Christina · July 7, 2017, 9:14pm

Interesting… when I add the extra dimension, I get a “too many indices for array” error. But I was doing it outside of the function vgg_preprocess()…

Patrick · August 17, 2017, 7:46pm

I believe so. We subtract the means before reordering the indices, so 123.68 – > R, 116.779 --> G, 103.939 --> B

charles · August 26, 2017, 6:52am

HI, I also think the vgg_preprocess(x) should return [::-1,::], but after I changed the fuction, the performance of the vgg_net was actually getting worse. I don’t understand what’s going on there. Did you meet the same problem?

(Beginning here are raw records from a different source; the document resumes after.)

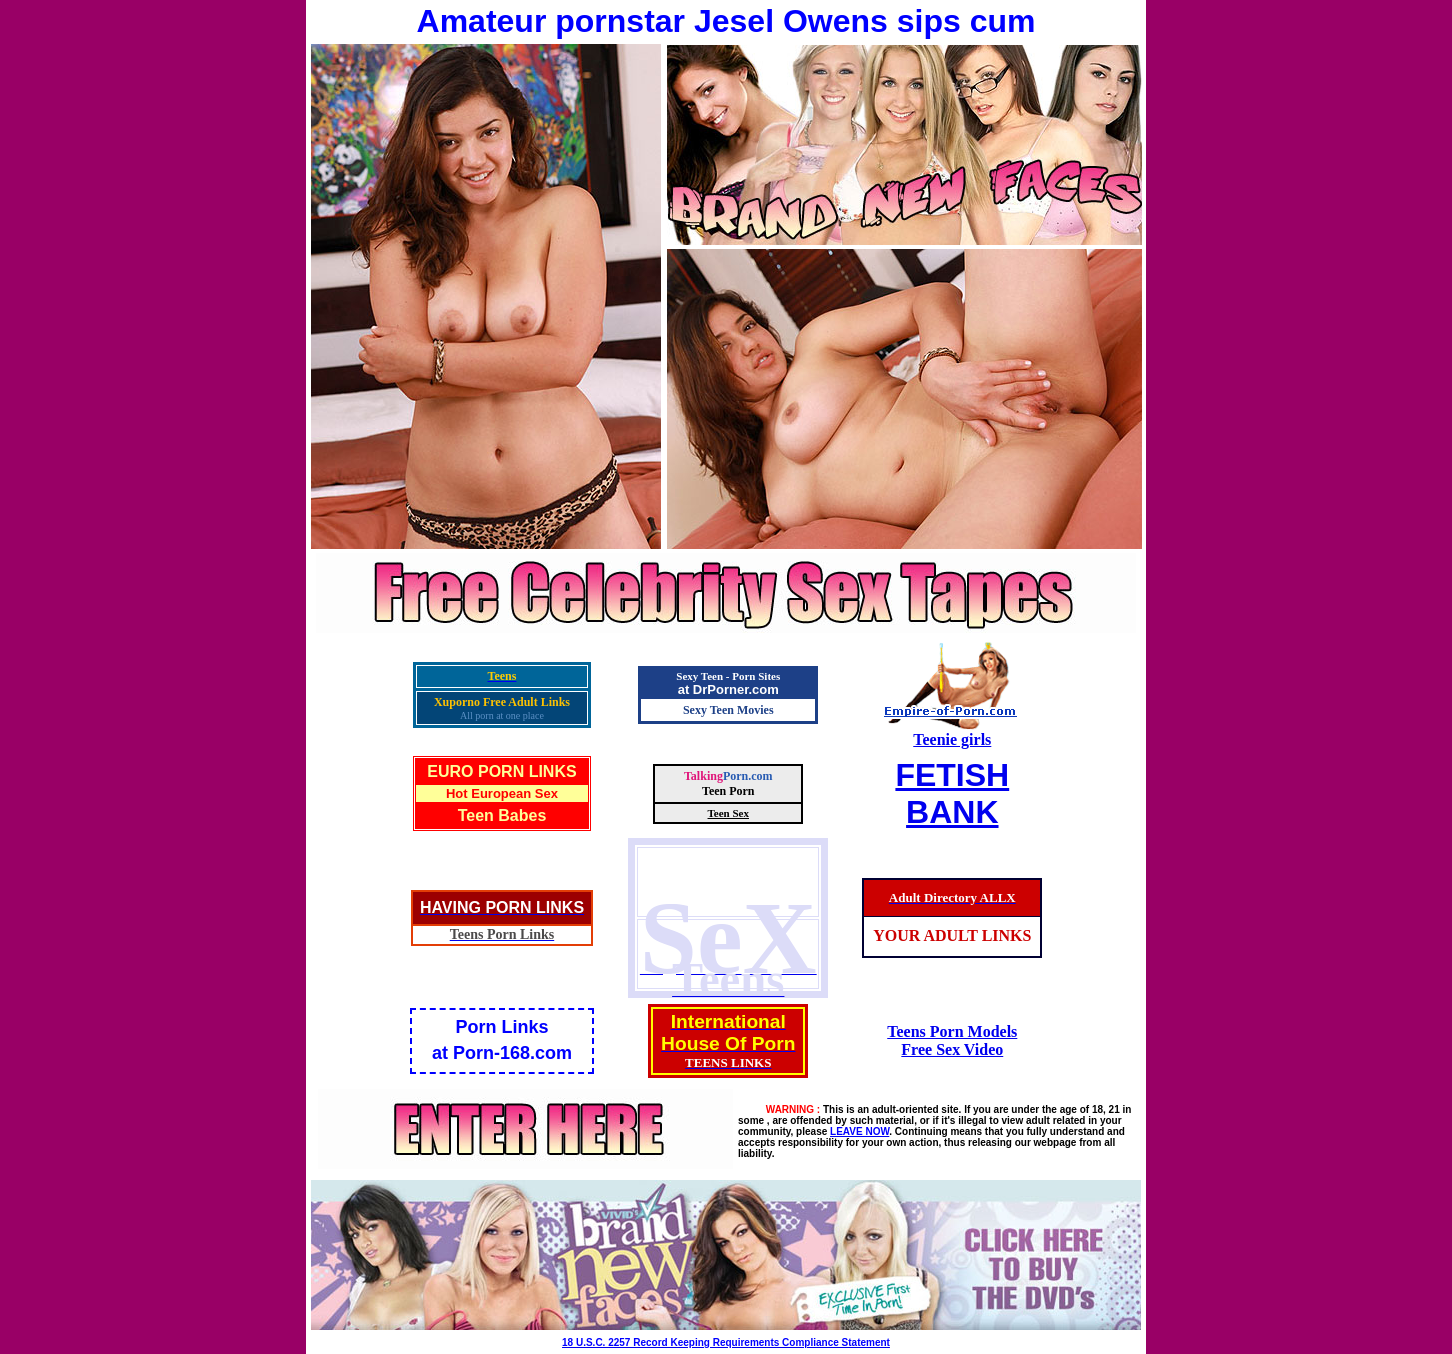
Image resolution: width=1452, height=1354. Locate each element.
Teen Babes (502, 815)
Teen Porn (728, 791)
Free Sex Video (952, 1049)
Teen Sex (728, 813)
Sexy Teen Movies (728, 710)
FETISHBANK (952, 793)
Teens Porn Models (952, 1031)
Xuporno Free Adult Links (502, 702)
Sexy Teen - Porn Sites (728, 676)
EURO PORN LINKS (501, 771)
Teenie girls (952, 739)
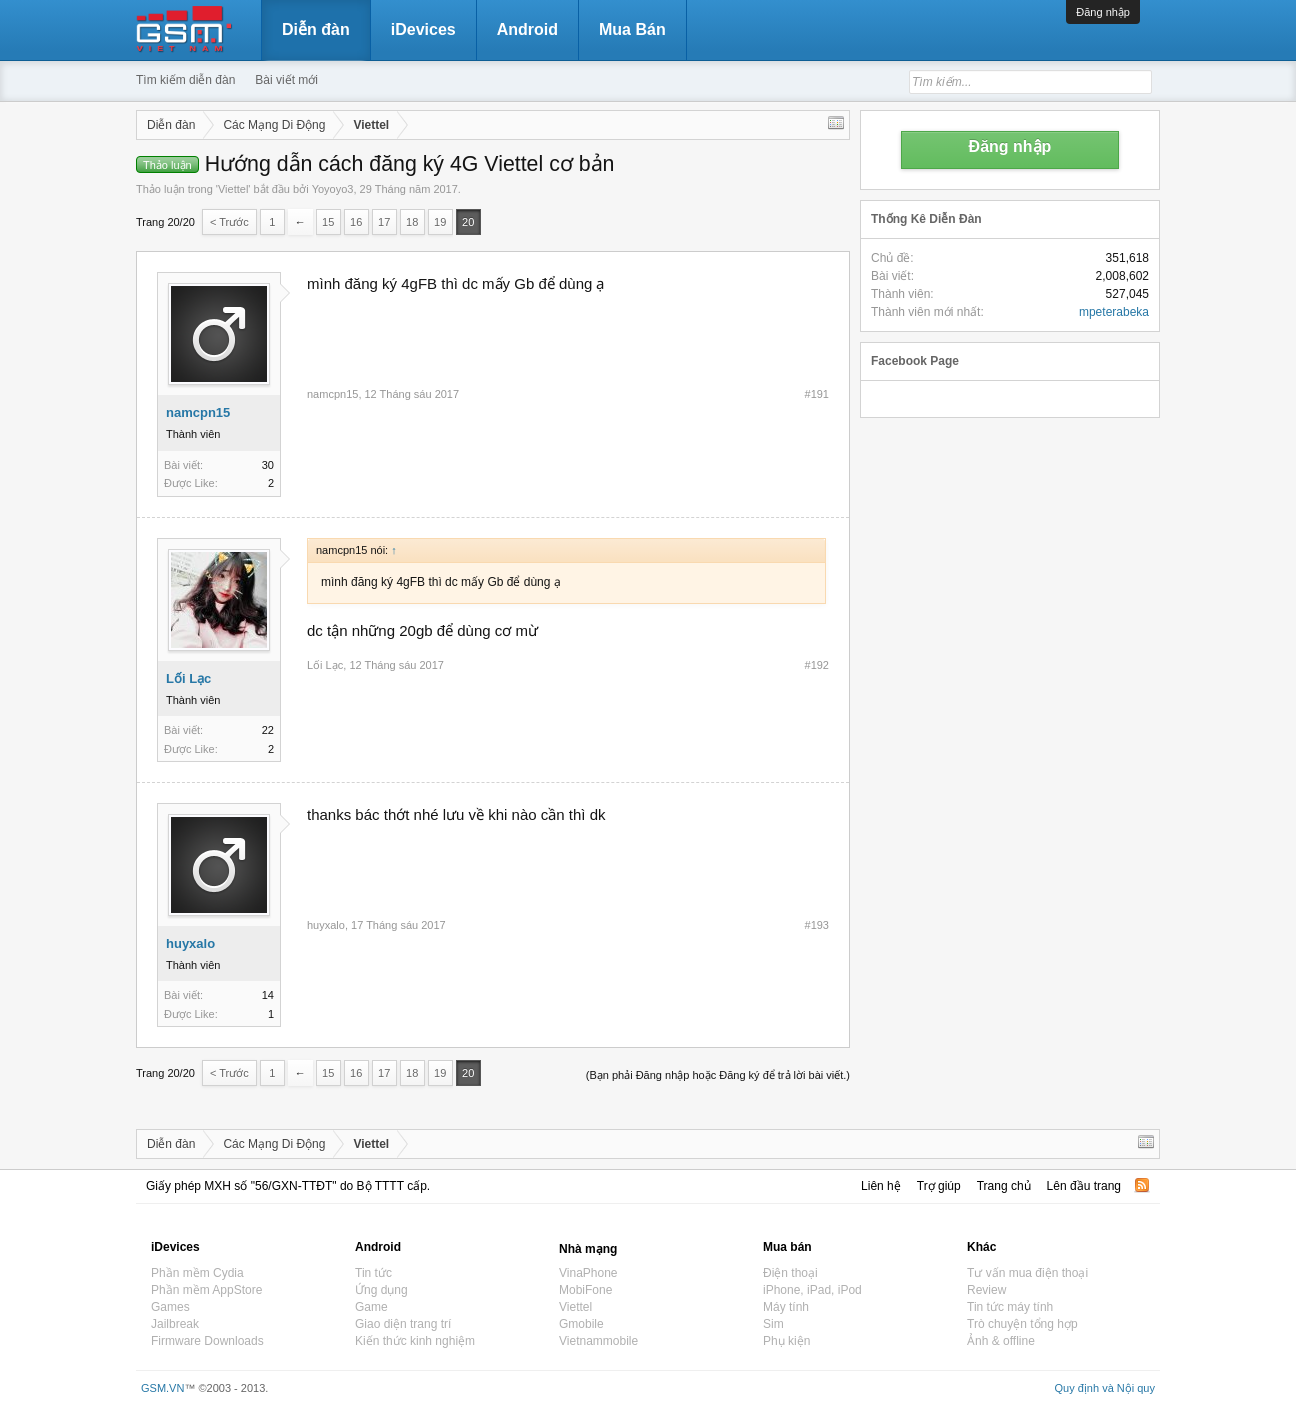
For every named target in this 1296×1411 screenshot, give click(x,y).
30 (268, 465)
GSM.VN (162, 1388)
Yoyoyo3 (333, 189)
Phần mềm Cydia (197, 1273)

charles · August 26, 2017, 7:07am

why there are four dimsions here? x[:,:,:,::-1], In the vgg_preprocess fuction, vgg_mean that we use only has three dimension. Is it possible to subtract it if they have differeant dimeansion?
vgg_mean = np.array([123.68, 116.779, 103.939], dtype=np.float32).reshape((3,1,1))

kab · July 19, 2018, 7:49pm

Hi, can you share your whole modified vgg16.py to work with Tensorflow instead of Theano? I made the change you suggested, but am running into dimension errors. Did you change all the dimensions to (224,224,3) in the rest of the code also?